◆ What you should do
When a line below contains the string "been", show that line.

◆ Available records
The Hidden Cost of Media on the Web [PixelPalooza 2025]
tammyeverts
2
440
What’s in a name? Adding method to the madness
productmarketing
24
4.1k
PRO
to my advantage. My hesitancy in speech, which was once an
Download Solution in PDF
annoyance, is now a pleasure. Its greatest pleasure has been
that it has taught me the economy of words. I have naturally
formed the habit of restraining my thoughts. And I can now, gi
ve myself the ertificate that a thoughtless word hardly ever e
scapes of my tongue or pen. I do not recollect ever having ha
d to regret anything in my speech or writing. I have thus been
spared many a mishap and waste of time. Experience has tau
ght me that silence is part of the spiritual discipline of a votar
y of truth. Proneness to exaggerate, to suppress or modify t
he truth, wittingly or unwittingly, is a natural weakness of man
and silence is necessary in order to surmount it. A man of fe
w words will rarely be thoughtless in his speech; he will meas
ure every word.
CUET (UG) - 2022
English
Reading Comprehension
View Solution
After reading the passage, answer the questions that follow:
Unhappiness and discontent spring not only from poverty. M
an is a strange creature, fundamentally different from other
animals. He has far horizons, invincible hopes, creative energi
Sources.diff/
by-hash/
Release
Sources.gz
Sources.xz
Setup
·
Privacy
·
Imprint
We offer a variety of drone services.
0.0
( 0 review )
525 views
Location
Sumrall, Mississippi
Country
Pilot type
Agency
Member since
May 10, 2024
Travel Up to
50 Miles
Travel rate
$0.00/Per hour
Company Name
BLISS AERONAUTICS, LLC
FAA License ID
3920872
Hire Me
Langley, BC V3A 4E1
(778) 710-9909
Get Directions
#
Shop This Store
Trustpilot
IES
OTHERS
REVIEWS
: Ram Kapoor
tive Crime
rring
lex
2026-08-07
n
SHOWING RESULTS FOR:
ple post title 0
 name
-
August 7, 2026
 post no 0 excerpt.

◆ Solution for this problem
annoyance, is now a pleasure. Its greatest pleasure has been
d to regret anything in my speech or writing. I have thus been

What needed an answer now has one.